Diana was loyal to the UK-based designers she worked with throughout her life. Although some her apparent favorites, like Catherine Walker, have since passed away, others like Bruce Oldfield remain active today, and the late princess may have continued to seek out their designs.
But by the end of her life, Diana was experimenting more widely with international labels. As her star rose, she formed close relationships with designers like Gianni Versace, whose funeral she attended, and Christian Dior, who in 1996 renamed a handbag she adored – and owned in every color – the “Lady Dior.” Versace, in particular, helped Diana develop a more daring wardrobe as she evolved into a global charity ambassador, designing mini dresses and First Lady-esque pink skirt suits that she paired with Phillip Sommerville pillbox hats.
“She was a true chameleon, and liked to mix things up, from both high and low designers,” Moran said. “I know that would still be the case if she were alive today.”
But, Carlson added, she would have cast a wide net. “I can’t see her in the thrall of any one designer or another,” he said.
Revenge and joy
The latter years of Princess Diana’s life were defined by joyful, fashionable experimentation as she stepped out from the palace’s shadow. For Moran, who started the Lady Di Revenge Looks account in the wake of her own breakup, Princess Diana was an “everywoman figure” whose post-breakup transformation served as an inspiration.
A newly empowered Princess Diana traded in court shoes for “super high Jimmy Choos and Chanel shoes,” according to Moran, which would have seen her towering over her former husband who was around the same height. Designer Roland Klein once told British Vogue that, in one of his last appointments with Diana, she had asked for a “really short” dress. “I demurred,” he recalled, “but she said, ‘Whatever I do I’ll be criticized, so let’s just go for it.’”
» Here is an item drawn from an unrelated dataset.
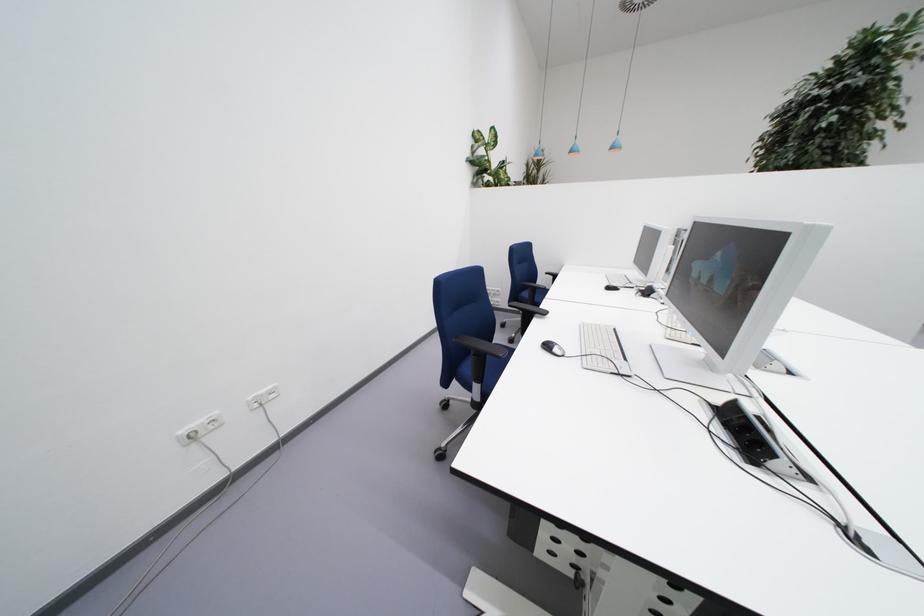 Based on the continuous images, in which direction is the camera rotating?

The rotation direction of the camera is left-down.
By this point, Diana had found silhouettes and designers that worked for her, Moran said.
“I think she really figured out her look by the time she hit age 35 (or) 36 – so I can’t see her dressing that differently,” she explained, suggesting that Diana’s wardrobe staples (“blazers, the crisp Giorgio Armani jeans, the Versace and Dior handbags”) would likely still work for her today.
“I could also just as easily see her (turning to) the sinuous, minimal silhouettes by The Row,” Moran added.
For Princess Diana, the single outfit that seemed to mark her liberation was her black Christina Stambolian “revenge dress,” the asymmetric, figure-hugging mini dress she wore to a London event the day Prince Charles’ publicly admitted to having an affair.
“She completely spun her narrative that night,” Moran said. “From there, I think that was the line drawn where she was in control, and she was showing that to everybody. You can truly make people afraid of you – or intimidated by you, or respect you, or whatever it is – through clothing.”
Although Princess Diana was known to re-wear outfits, it is, perhaps, unlikely that she would have revisited her most iconic garments and accessories, were she alive today. She famously purged her wardrobe just months before her death, auctioning off many of her defining garments – including the Stambolian dress and a blue velvet Victor Edelstein gown that she had worn when dancing with John Travolta at the White House – to raise money for HIV/AIDS charities.
The sale was symbolic in many ways. By making closet space for what would have been her next chapter, Diana seemed to leave palace life and marriage behind. And she may have further distanced herself from the royal family through fashion – something that was already happening before her death, former stylist Harvey has noted, writing that the princess deliberately avoided labels worn by her ex-husband’s family.
“I don’t think she would dress like the other royals,” Carlson said. “And I think that, rather than following fashion or anyone’s expectations, she would have dressed in a way that reflected her own life, her own experiences, her own feelings and her own comfort, too.”